By the summer of 1942,
tens of thousands of European Jews had already been rounded up by the seemingly
unstoppable Germans and incarcerated in ghettoes, enslaved as forced laborers,
or sent to extermination camps. Those who remained in Holland, Belgium, and
France were on the run. One of the only countries to run to was Switzerland, an
oasis of neutrality in war-torn Europe. But in August, the Swiss government
sealed its borders to refugees, invoking the time-honored allegation that
further Jewish immigration was a threat to the peace and stability of their
society. In December of 1942, the government clamped down further, ordering that every
refugee over the age of 16 be turned away at the border. In the coming months,
the Swiss police would send about 25,000 people to almost certain death.
It was not the
first time that the world had turned its back on Jewish refugees. In the summer
of 1938, just days after the American Independence Day holiday, representatives
from 32 countries gathered at the majestic Hotel Royale in the French lake-side resort of Evian-les-Bains to discuss
the plight of the millions of European Jews who wished to immigrate to avoid
discrimination, persecution, and worse. For over a week, the delegates convened
to express their concern--but did nothing.
A few months later, on
what would become known as Kristallnacht, synagogues were torched throughout
Germany, Jewish businesses destroyed, and 30,000 people arrested for the crime
of being Jews. In response, a democratic US Senator and a Republican
representative introduced a bill that would have admitted 20,000 Jewish refugee
children to the United States. But public opinion was resoundingly against
immigration on the grounds that it could be harmful to American citizens, and
the bill died an early death.
When the
United States entered the war, virtually all immigration to this
country ceased. But already that fateful fall, the State Department had deliberately put barriers in the way of Jewish
refugees. Even accessing the limited quotas in place as of the xenophobic
Immigration Act of 1924 became increasingly difficult. Consulates abroad were
instructed to “delay” and “effectively stop” the trickle of immigrants arriving
in the United States by resorting to administrative devices to “postpone and
postpone and postpone the granting of the visas.”
After World War
II was over, the member states of the newly established United Nations recognized
the callous cruelty of their behavior towards refugees.
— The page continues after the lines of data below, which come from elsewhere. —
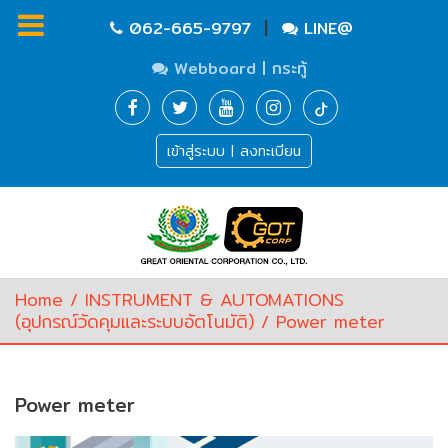
|
062-665-9797
LINE@
Webboard | กระทู้
Homepage
เข้าสู่ระบบ | ลงทะเบียน
Waste
Water
Equipment
Pump
&
Valve
(อุปกรณ์
Home
/
INSTRUMENT & AUTOMATIONS
บำบัด
(อุปกรณ์วัดคุมและระบบอัตโนมัติ)
/ Power meter
น้ำ
เสีย,
ปั๊ม
และ
Power meter
วาล์ว)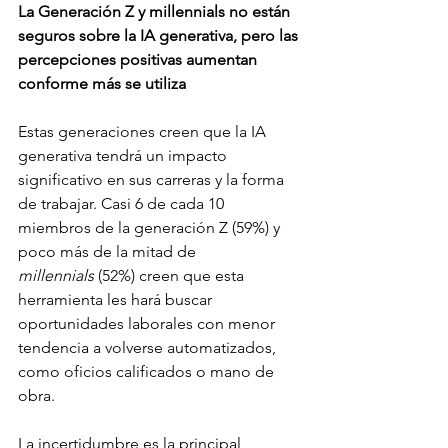
La Generación Z y millennials no están 
seguros sobre la IA generativa, pero las 
percepciones positivas aumentan 
conforme más se utiliza
Estas generaciones creen que la IA 
generativa tendrá un impacto 
significativo en sus carreras y la forma 
de trabajar. Casi 6 de cada 10 
miembros de la generación Z (59%) y 
poco más de la mitad de 
millennials
 (52%) creen que esta 
herramienta les hará buscar 
oportunidades laborales con menor 
tendencia a volverse automatizados, 
como oficios calificados o mano de 
obra.
La incertidumbre es la principal 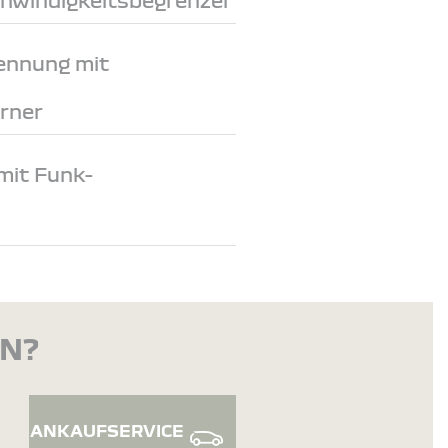
ennung mit
rner
mit Funk-
EN?
ANKAUFSERVICE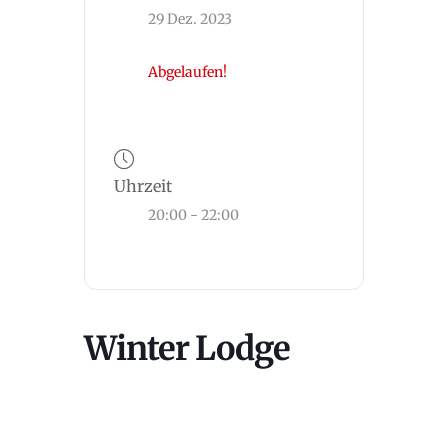
29 Dez. 2023
Abgelaufen!
Uhrzeit
20:00 - 22:00
Winter Lodge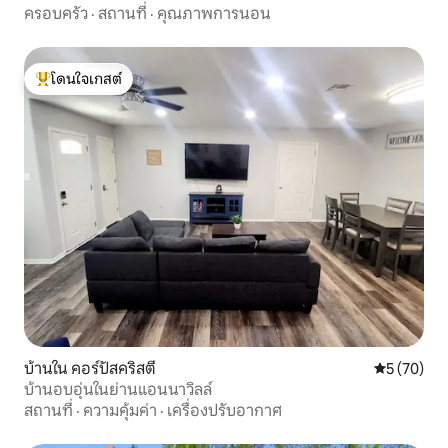
ครอบครัว
·
สถานที่
·
คุณภาพการนอน
โดนใจเกสต์
โดนใจเกสต์ที่สุด
บ้านใน คอร์ปัสคริสตี
คะแนนเฉลี่ย
5 (70)
บ้านอบอุ่นในย่านแอนนาวิลล์
สถานที่
·
ความคุ้มค่า
·
เครื่องปรับอากาศ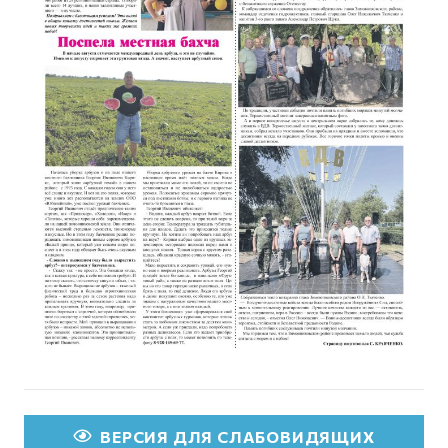
ВЕРСИЯ ДЛЯ СЛАБОВИДЯЩИХ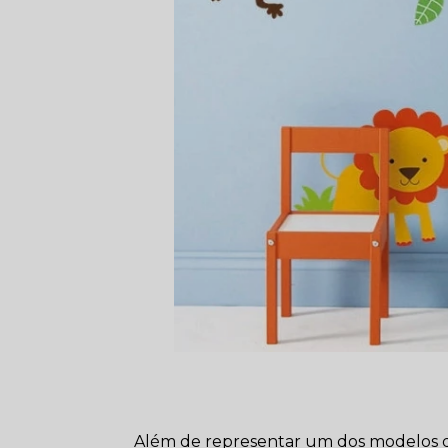
Além de representar um dos modelos d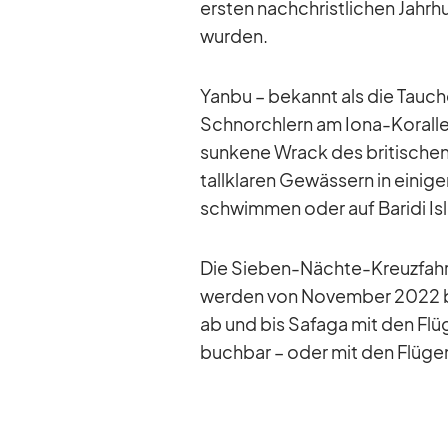
ers­ten nach­christ­li­chen Jahr
wur­den.
Yanbu – be­kannt als die Tau­ch
Schnorch­lern am Iona-Ko­ral­le
sun­kene Wrack des bri­ti­schen
tall­kla­ren Ge­wäs­sern in ei­ni­
schwim­men oder auf Ba­ridi Is
Die Sie­ben-Nächte-Kreuz­fah
wer­den von No­vem­ber 2022 bi
ab und bis Sa­faga mit den Flü
buch­bar – oder mit den Flü­ge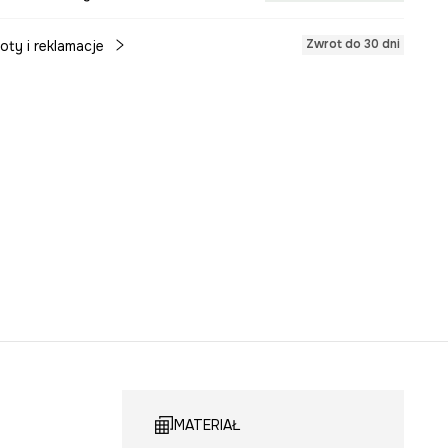
Zwrot do 30 dni
oty i reklamacje
MATERIAŁ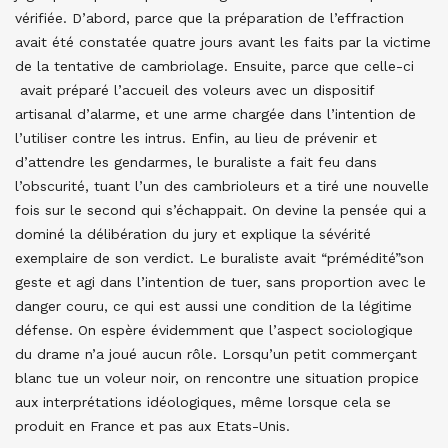
vérifiée. D’abord, parce que la préparation de l’effraction
avait été constatée quatre jours avant les faits par la victime
de la tentative de cambriolage. Ensuite, parce que celle-ci
avait préparé l’accueil des voleurs avec un dispositif
artisanal d’alarme, et une arme chargée dans l’intention de
l’utiliser contre les intrus. Enfin, au lieu de prévenir et
d’attendre les gendarmes, le buraliste a fait feu dans
l’obscurité, tuant l’un des cambrioleurs et a tiré une nouvelle
fois sur le second qui s’échappait. On devine la pensée qui a
dominé la délibération du jury et explique la sévérité
exemplaire de son verdict. Le buraliste avait “prémédité”son
geste et agi dans l’intention de tuer, sans proportion avec le
danger couru, ce qui est aussi une condition de la légitime
défense. On espère évidemment que l’aspect sociologique
du drame n’a joué aucun rôle. Lorsqu’un petit commerçant
blanc tue un voleur noir, on rencontre une situation propice
aux interprétations idéologiques, même lorsque cela se
produit en France et pas aux Etats-Unis.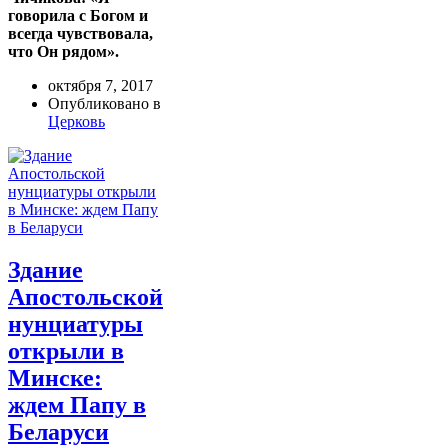
говорила с Богом и
всегда чувствовала,
что Он рядом».
октября 7, 2017
Опубликовано в
Церковь
Здание
Апостольской
нунциатуры
открыли в
Минске:
ждем Папу в
Беларуси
Committed to mending
their ways, they drew up the Declaration of Human Rights (1948), which asserted that
everyone has the right to “seek and to enjoy in other countries asylum from
persecution.” This was followed in 1951 with the “Convention Relating to the
Status of Refugees” which defined refugees and delineated their rights. In
2001, dozens of countries reaffirmed their commitment to the rights of
refugees, acknowledging that “many persons still leave their country of origin
for reasons of persecution and are entitled to special protection on account of
their position.”
In light of this
history, the current attempts by state governors, including Charlie Baker of
Massachusetts, to close their hearts and barricade the gates to refugees is
both tragic and intolerable. We must not confuse the persecuted with their
persecutors. We need to remember the words engraved on the Statue of Liberty, a
gift to us from France, from the poem, “The New Colossus” by Emma Lazarus:
Give me your tired, your poor,
Your huddled masses yearning to breathe free,
The wretched refuse of your teeming shore.
Send these, the homeless, tempest-tossed, to me:
I lift my lamp beside the golden door.